**Exercise brief**
Please transcribe the entries below exactly and leave out every picture.

========================================

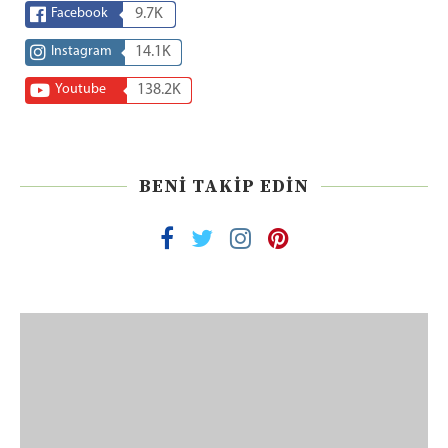
Facebook
9.7K
Instagram
14.1K
Youtube
138.2K
BENI TAKIP EDIN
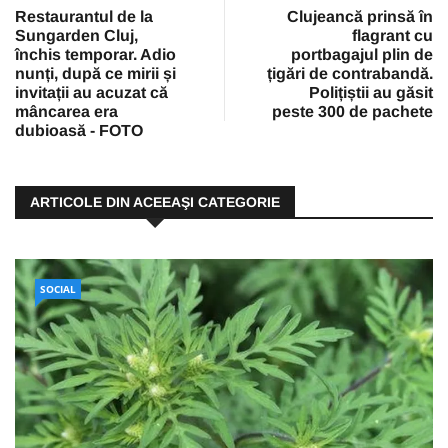
Restaurantul de la
Clujeancă prinsă în
Sungarden Cluj,
flagrant cu
închis temporar. Adio
portbagajul plin de
nunți, după ce mirii și
țigări de contrabandă.
invitații au acuzat că
Polițiștii au găsit
mâncarea era
peste 300 de pachete
dubioasă - FOTO
ARTICOLE DIN ACEEAŞI CATEGORIE
SOCIAL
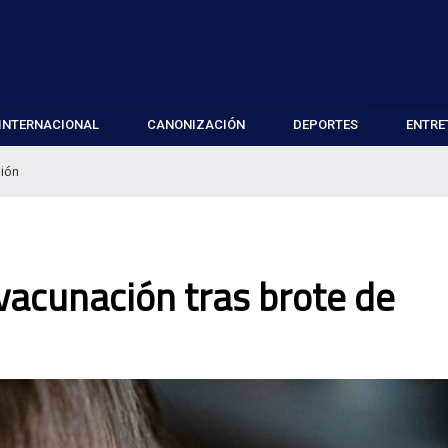
INTERNACIONAL
CANONIZACIÓN
DEPORTES
ENTRE
pión
 vacunación tras brote de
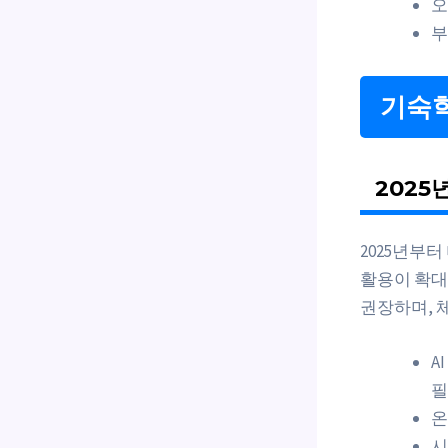
오
부
기숙학
2025
2025년부터
활용이 확대
권장하며, 체
A
필
온
시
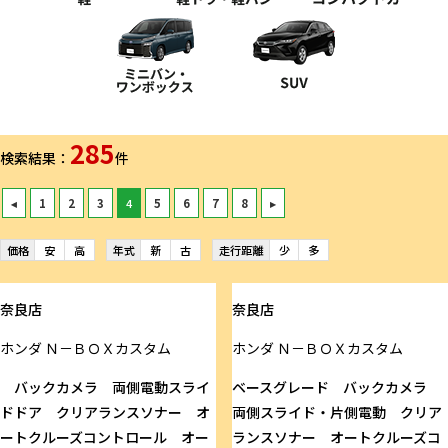
285
検索結果：
件
◂
1
2
3
4
5
6
7
8
▸
価格
安
高
年式
新
古
走行距離
少
多
奈良店
奈良店
ホンダ
Ｎ－ＢＯＸカスタム
ホンダ
Ｎ－ＢＯＸカスタム
バックカメラ 両側電動スライ
ベースグレード バックカメラ
ドドア クリアランスソナー オ
両側スライド・片側電動 クリア
ートクルーズコントロール オー
ランスソナー オートクルーズコ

========================================

**Result of this exercise**
Facebook
9.7K
Instagram
14.1K
Youtube
138.2K
BENI TAKIP EDIN
Restaurantul de la
Clujeancă prinsă în
Sungarden Cluj,
flagrant cu
închis temporar. Adio
portbagajul plin de
nunți, după ce mirii și
țigări de contrabandă.
invitații au acuzat că
Polițiștii au găsit
mâncarea era
peste 300 de pachete
dubioasă - FOTO
ARTICOLE DIN ACEEAŞI CATEGORIE
SOCIAL
INTERNACIONAL
CANONIZACIÓN
DEPORTES
ENTRE
pión
 vacunación tras brote de
오
부
기숙학
2025
2025년부터
활용이 확대
권장하며, 체
A
필
온
시
285
検索結果：
件
◂
1
2
3
4
5
6
7
8
▸
価格
安
高
年式
新
古
走行距離
少
多
奈良店
奈良店
ホンダ
Ｎ－ＢＯＸカスタム
ホンダ
Ｎ－ＢＯＸカスタム
バックカメラ 両側電動スライ
ベースグレード バックカメラ
ドドア クリアランスソナー オ
両側スライド・片側電動 クリア
ートクルーズコントロール オー
ランスソナー オートクルーズコ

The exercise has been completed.